第11話 ひとり目の卒業者

 四日目、木曜日。


 少女たちの意識が決定的に変わった日。


 この日もこれまでと変わらない授業であった。いじめに関するビデオを見て、感想文を書く課題を出される。たったそれだけの内容。


 だが授業前に衝撃的な報告があった。誰もが掴みたがる希望が、不意に訪れたのだ。


「昨日までの授業を通して、赤松さんは無事、卒業していきました」


 庭瀬は誇らしげに言う。


 隣の席が空いていることから、彼女が赤松だということは分かった。昨日までの授業で流されたいじめドキュメンタリービデオ、その加害者側のモデルとなった少女。


 卒業した。額面通りに捉えればこの施設から出ていったという意味だが、当然そのような意味で捉える者はいない。卒業生代表の末路は、皆もよく知っている。少女たちは矢継ぎ早に質問を投げかけた。


「卒業って、まさか自殺したって意味じゃないですよね?」


 不信感が剥き出しにされているのにもかかわらず、庭瀬は笑顔を崩さずに答える。


「はい。杉方さんは卒業したあと自死という道を選びましたが、卒業と自死とは関係はありません。赤松さんは生きていますよ」


 周囲はにわかに明るくなるが、和泉はいまいち腑に落ちなかった。とはいえ、和泉は黙したままやり取りを見つめるだけで、それ以上は踏み込まない。


「あの、卒業できる条件って何なんですか?」

「それは所長からも説明がありました通り、健全な心を養えたかどうかにあります」


 それを聞いた少女たちは、希望を掴んだような、そんな顔をしていた。この施設の職員は異常であることは分かっているはずなのに、誠実な語り方のせいか、誠実なことを語っているように勘違いしているのかもしれない。


 所長が言っていた長くて一か月の教育期間とは、罪と向き合い更生したと判断されれば、その時点で卒業できるという意味だった。そのことは希望であるが、そう易々と鵜呑みにはできない。


 改心したとして、一体どうやってそれを判断するのか。


 しかし、そう考えているのは和泉だけのようだった。


「それだけでここから出られるんだ……」


 希望に満ちた呟きが、和泉の耳に小さく届く。


 たった『それだけ』が簡単にできるなら、こんな所にはいないような気がする。


 少女たちの胸の内では、これまでの「下手をすると自殺に追い込まれる」という警戒心が、「上手くやればすぐに卒業できる」という下心に塗り潰されていく。


 そんなことがあったからか、今日の授業は皆、要所要所で悲痛な顔をしていた。当然和泉もその流れに乗り、顔を暗くしてみせる。


 赤松は二回目の授業時には自分の犯したことを心から悔いているようだったが、それを表面だけ真似するのは、どれほど通用するのだろうか。


 我ながら浅はかだと和泉は思ったが、それが現時点での最適解だと判断した。庭瀬の答弁には未だ疑問は残るが、自分の口からは尋ねたくない。

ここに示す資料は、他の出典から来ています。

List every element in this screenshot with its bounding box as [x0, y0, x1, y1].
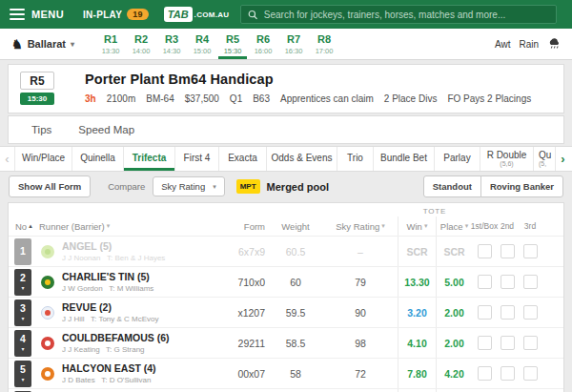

余計な詮索をしていると見なされたくなかったからだ。


 和泉は目の前の映像に集中する。


 授業内容は再び再現ドラマの視聴で、前回とは違う人物が主人公として描かれていた。


 とはいえ、やはりそれは再現ドラマでしかなく、誇張されたフィクションのように意外性のあるストーリーではない。今回もありきたりで、予想のできる内容だ。


 将来有望だが他人を見下すきらいのある少女が、いじめに遭い首を吊るという展開。


 いじめの主犯格は表立って行動せず、その少女を排除しようという漠然とした雰囲気をクラスに作るだけ。そのあとは攻撃対象に飢えているクラスメイトが勝手にやってくれる。そういうやり口だ。


「ひどい……」


 誰かがそう言った。上辺だけで言っているのなら、その言葉はそのまま自分に返ってくるというのに。


 皆が皆、判を押したように胸を痛めている態度を取っている。白々しいが、彼女たちも生きようと必死なんだと思う。それでも最後に映された自殺体の写真には、本心から顔を歪めているようであったが。


 職員の様子や授業内容がどうであれ、生きたまま卒業した者が現れたという事実は希望に映るだろう。このことが広まれば、明日からどの授業でも出席率が跳ね上がりそうだ。


 映像が終わり、部屋が明るくなる。


 感想文用の用紙を渡され、授業が終わると、庭瀬は最後にこう告げた。


「卒業認定を待たずに自死を選びたい方は、遠慮なく相談してください。エントランスに案内したあと、まで見届けますので」


 変わらず笑顔で話す庭瀬に、少女たちが顔に張り付けた心痛は本物になった。